Russian princess and aristocrat (1915–1998)

Olga Sergeivna Morgan, Viscountess Tredegar (Ольга Сергеевна Морган; Dolgoruky [Долгорукова]; 13 May 1915 – 19 January 1998) was a Russian exile and socialite. She was a member of the Russian nobility from birth, and British nobility through her marriage to Evan Morgan, 2nd Viscount Tredegar while retaining her adherence to the Russian Orthodox Church. She was among those saved in 1919 when King George V sent the battleship HMS Marlborough to Crimea to rescue what was left of the nobility and Imperial Family after the Russian Revolution.

== Early life ==
She was born Princess Olga Sergeivna Dolgorouky on 13 May 1915 to Major General Prince Sergey Aleksandrovich Dolgoruky (Сергей Александрович Долгорукий, 1872–1933) and Irina Vassilievna Naryshkina (Ирина Васильевна Нарышкина, 1879–1917). Following the death of her mother in 1917, Dolgorouky and her father moved to Paris, where they lived alongside other Russian exiles, and Frogmore.

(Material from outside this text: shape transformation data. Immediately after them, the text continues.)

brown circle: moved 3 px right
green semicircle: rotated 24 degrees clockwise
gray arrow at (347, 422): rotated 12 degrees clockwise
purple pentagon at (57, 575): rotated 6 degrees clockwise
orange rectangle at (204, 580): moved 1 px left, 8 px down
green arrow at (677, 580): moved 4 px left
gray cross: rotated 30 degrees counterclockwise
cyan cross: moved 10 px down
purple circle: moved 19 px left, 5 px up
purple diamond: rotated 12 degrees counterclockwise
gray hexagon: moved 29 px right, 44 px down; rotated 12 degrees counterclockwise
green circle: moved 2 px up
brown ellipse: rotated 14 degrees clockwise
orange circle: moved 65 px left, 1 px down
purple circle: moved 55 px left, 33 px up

After the death of her father in 1933, "she was often seen in London in the company of White Russians, and frequented the various Russian tea rooms as well as the wider social scene. Olga was photographed in Tatler and was a lover of fun, high society parties and dancing." In an interview, Morgan said of her youth, "In those days we did not have television and the art of conversation, wit, and interesting and intelligent friends were in much demand."

== Marriages ==
She married firstly in 1934, to George Trotsky-Seniutovich, the son of a noted businessman. The marriage was unsuccessful, and they divorced in Paris.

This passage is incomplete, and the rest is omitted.